Senin, 25 November 2013

Warisan untuk Peradaban

image from wikipedia
Menulis, membuat buku,
ah saya mungkin sangat tak layak membahasnya, jam terbang saya menulis sangat miskin. Masih tergantung mood, sering sebagai penyaluran rasa "galau" semata. Apalagi membuat buku, sudah syukur tiga tulisan saya pernah masuk dalam dua buku antologi. Sehingga untuk menuliskan pembahasan ini, saya pribadi merasa tidak berkompetensi, atau malah terkesan sok tahu. Tapi tidak apalah, bukankah di tulisan saya sebelumnya saya membahas bahwa menulis adalah sebuah proses untuk mengasah, mengolah kebijaksanaan?

Menulis, berkarya, bisa kita lakukan untuk sekadar menyalurkan emosi, perasaan, memenuhi hobi harian. Bisa pula untuk tujuan komersil. Namun saya cukup merasa terangsang dan tertantang dengan "Warisan Peradaban". Bermula dari latihan memanah, saya berbincang dengan rekan saya, penghuni kos yang baru, dia kuliah di jurusan Sejarah, Fakultas Sastra dan Seni Rupa Universitas Sebelas Maret Solo.
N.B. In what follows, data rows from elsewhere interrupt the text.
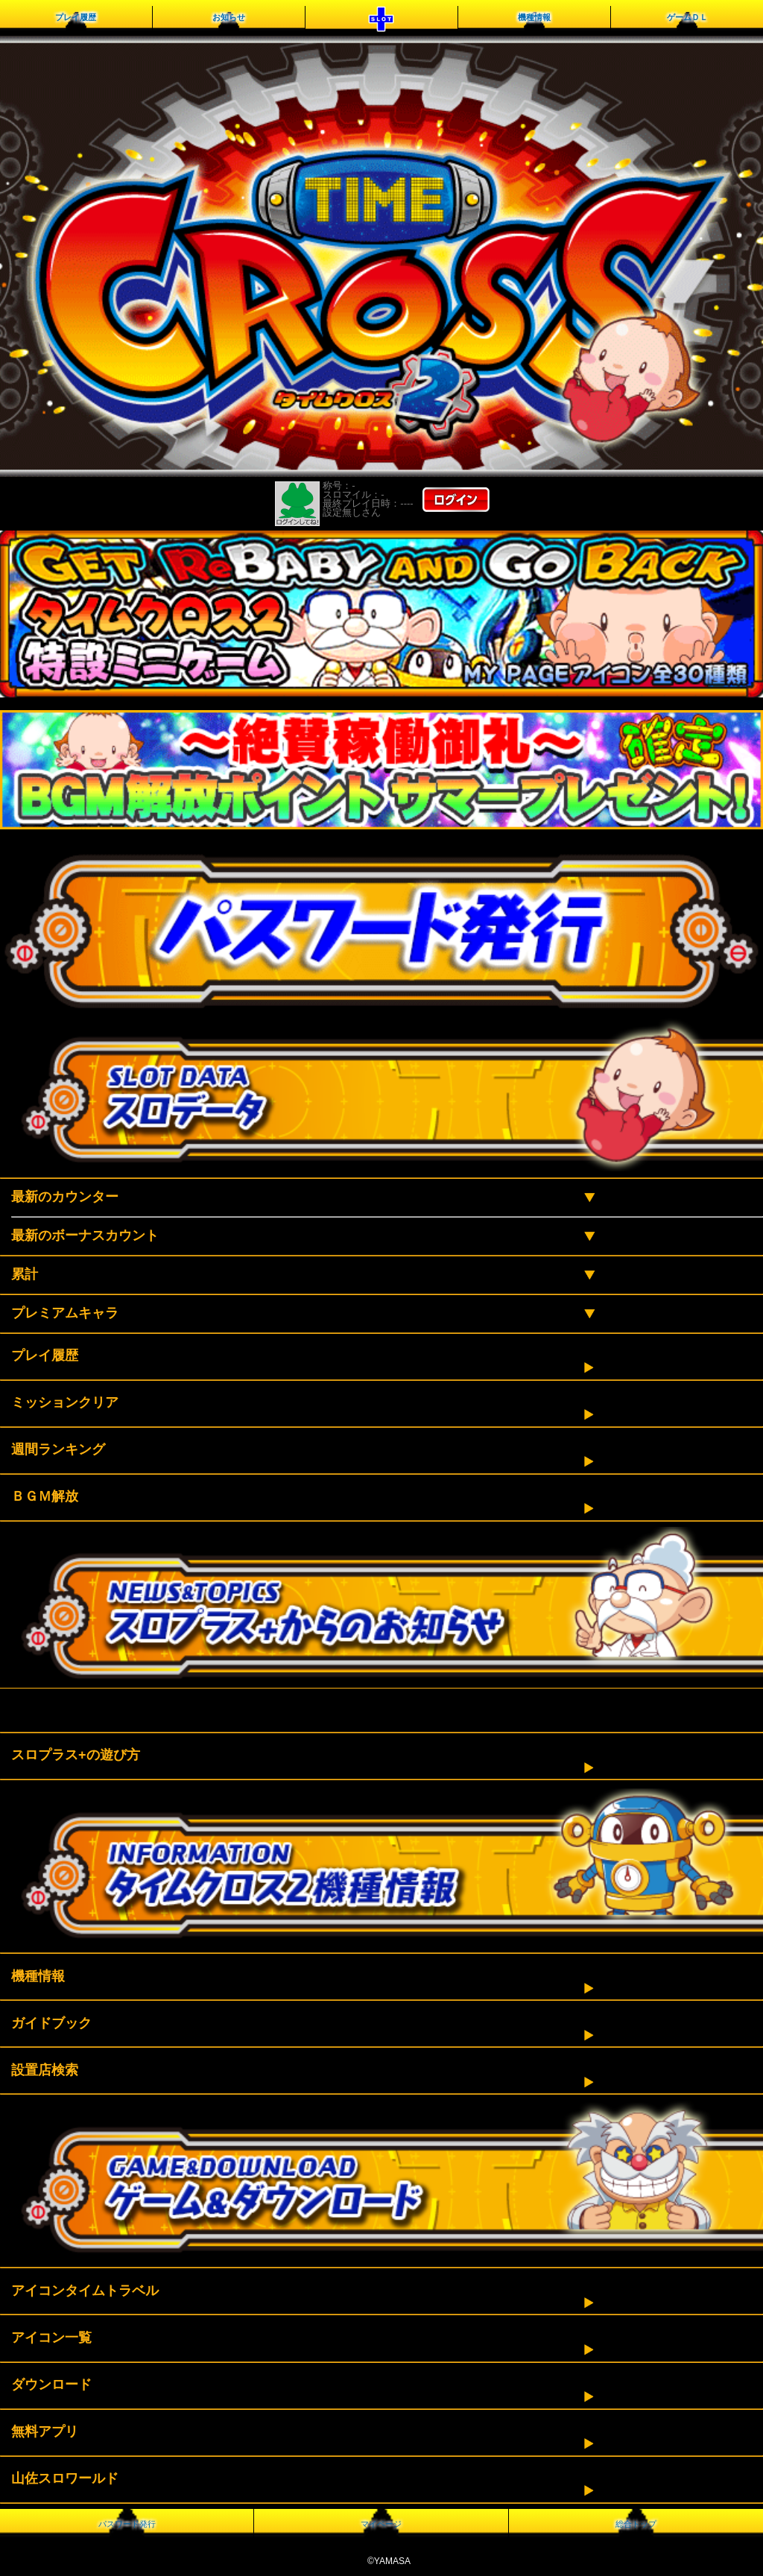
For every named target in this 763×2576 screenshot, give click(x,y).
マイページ (381, 2523)
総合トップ (635, 2523)
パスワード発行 (127, 2523)
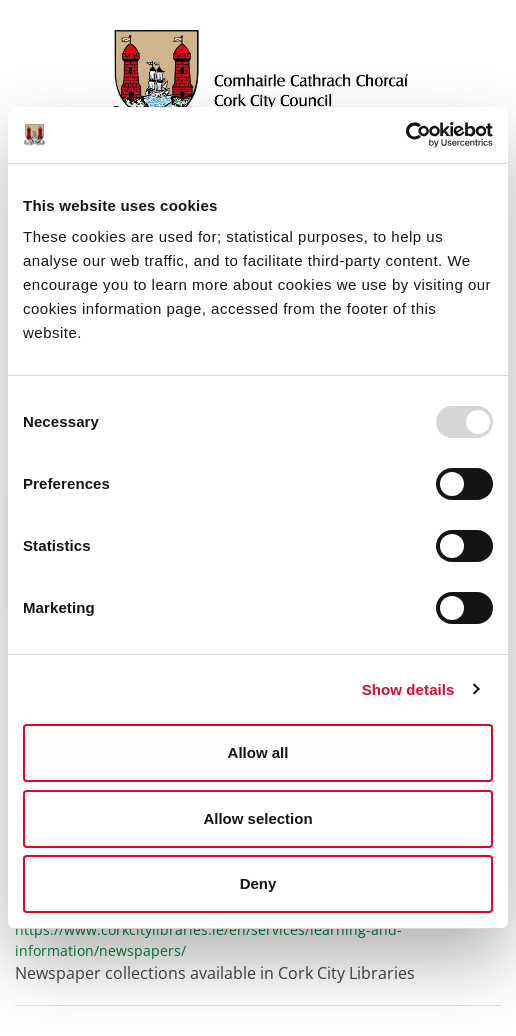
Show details (408, 689)
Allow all (258, 752)
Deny (258, 883)
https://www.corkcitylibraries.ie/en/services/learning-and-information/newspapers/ (208, 940)
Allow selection (257, 818)
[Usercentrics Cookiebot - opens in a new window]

Awalnya kami seru membahas mengenai panah, kali ini saya agak "keren" menjadi narasumber dadakan, yang tentu saja saya tidak mengarang dalam hal ini, namun pernah membaca beberapa referensi mengenai panah, maupun pembahasan langsung oleh pakarnya, yaitu pelatih saya sendiri. Singkat cerita, pembahasan kami akhirnya sampai mengenai seni berperang, dan membahas mengenai buku "Art of War" yang ditulis Sun Tzu, seorang Jenderal Militer, ahli strategi, sekaligus filsus dari China yang hidup pada tahun 544-496 Sebelum Masehi.

Kali ini, gantian teman saya yang menjadi narasumbernya, maklum dia adalah mahasiswa jurusan Sejarah, jadi memang bidangnya, hingga dia berkata bahwa Sun Tzu telah memberi warisan peradaban, kitab Art of Warnya sampai kini masih dibaca jutaan orang, para penerbit menerbitkan, bukan untuk mencari keuntungan, Sun Tzu yang telah lama tiada pun, sudah tak memerlukan royalti. Semua terjadi begitu saja, karena karyanya menjadi sumbangsih yang besar terhadap peradaban di bumi.
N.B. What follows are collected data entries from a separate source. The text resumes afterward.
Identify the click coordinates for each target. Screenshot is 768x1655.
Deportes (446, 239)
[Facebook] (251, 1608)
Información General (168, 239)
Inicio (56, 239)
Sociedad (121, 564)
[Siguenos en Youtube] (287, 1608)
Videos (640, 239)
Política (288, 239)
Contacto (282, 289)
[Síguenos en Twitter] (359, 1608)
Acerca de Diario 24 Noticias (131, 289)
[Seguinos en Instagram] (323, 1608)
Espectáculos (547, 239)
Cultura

Begitupun Al-Qur'an yang tentu tidak berbanding dengan tulisan manusia, ia adalah wahyu Ilahi.
Al-Qur'an terus dicetak, bukan untuk keuntungan, apalagi itu merupakan perkataan Allah, yang terjaga keasliannya, karena Allah telah berjanji untuk menjaganya hingga hari kiamat. Sehingga ada badan-badan waqaf yang memang bertugas mencetak Al-Qur'an yang merupakan kitab mulia berisi wahyu dari Allah. Maka pahala jariyahnya tentu akan didapatkan oleh siapa saja yang menyumbangkan atau turut andil dalam mencetak dan menyebar luaskan Al-Qur'an.

Akhirnya saya sedikit terpancing, benar juga, menulis itu bukan sekadar mencari royalti, itu hanya efek, sedangkan menjadikan royalti sebagai tujuan utama menulis, adalah suatu hal yang rendah nilainya. Menulis adalah, menyumbang pemikiran, ide, untuk peradaban, generasi selanjutnya, sebuah legacy. Menjadi sebuah amal jariyah yang besar jika apa yang kita tulis berisi kebaikan, terus diterbitkan dan dibaca banyak orang.
Kalau begitu, tumbuhkan saja niat menulis adalah untuk Allah tentunya, lalu jadikan motivasi, bahwa menulis, adalah menyumbangkan ide-ide, pemikiran-pemikiran, untuk peradaban generasi selanjutnya. Itu sungguh mulia. Semoga saja, mulai saat ini saya bisa lebih konsisten untuk menulis.